> What the task requires:
Starting at the line that contains "the huge granite", copy every line through the end of the records below exactly as written, leaving out pictures.

> Source material:
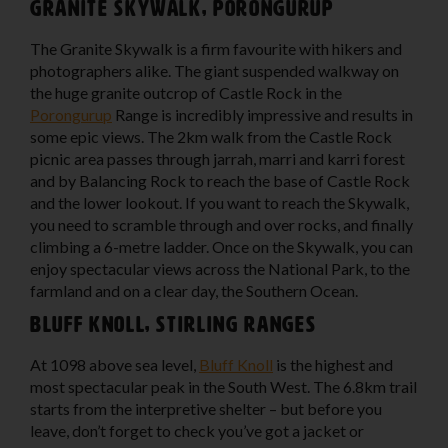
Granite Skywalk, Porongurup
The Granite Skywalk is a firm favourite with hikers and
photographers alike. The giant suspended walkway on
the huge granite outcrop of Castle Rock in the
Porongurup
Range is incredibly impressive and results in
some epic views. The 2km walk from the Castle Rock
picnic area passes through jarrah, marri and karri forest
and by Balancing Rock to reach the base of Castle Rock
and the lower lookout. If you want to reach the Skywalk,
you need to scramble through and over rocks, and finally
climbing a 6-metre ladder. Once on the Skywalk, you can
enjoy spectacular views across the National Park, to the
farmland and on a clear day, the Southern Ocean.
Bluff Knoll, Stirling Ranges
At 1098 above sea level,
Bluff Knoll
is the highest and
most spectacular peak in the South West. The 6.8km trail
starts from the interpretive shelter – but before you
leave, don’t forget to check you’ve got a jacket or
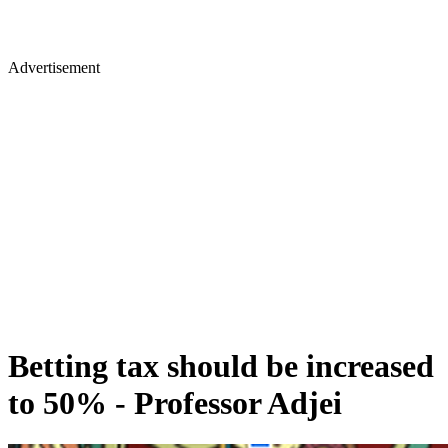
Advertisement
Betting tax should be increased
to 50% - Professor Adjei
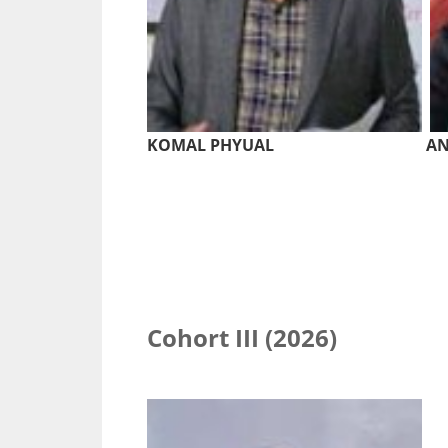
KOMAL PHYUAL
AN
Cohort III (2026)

> Your solution:
the huge granite outcrop of Castle Rock in the
Porongurup
Range is incredibly impressive and results in
some epic views. The 2km walk from the Castle Rock
picnic area passes through jarrah, marri and karri forest
and by Balancing Rock to reach the base of Castle Rock
and the lower lookout. If you want to reach the Skywalk,
you need to scramble through and over rocks, and finally
climbing a 6-metre ladder. Once on the Skywalk, you can
enjoy spectacular views across the National Park, to the
farmland and on a clear day, the Southern Ocean.
Bluff Knoll, Stirling Ranges
At 1098 above sea level,
Bluff Knoll
is the highest and
most spectacular peak in the South West. The 6.8km trail
starts from the interpretive shelter – but before you
leave, don’t forget to check you’ve got a jacket or
Advertisement
Betting tax should be increased
to 50% - Professor Adjei
KOMAL PHYUAL
AN
Cohort III (2026)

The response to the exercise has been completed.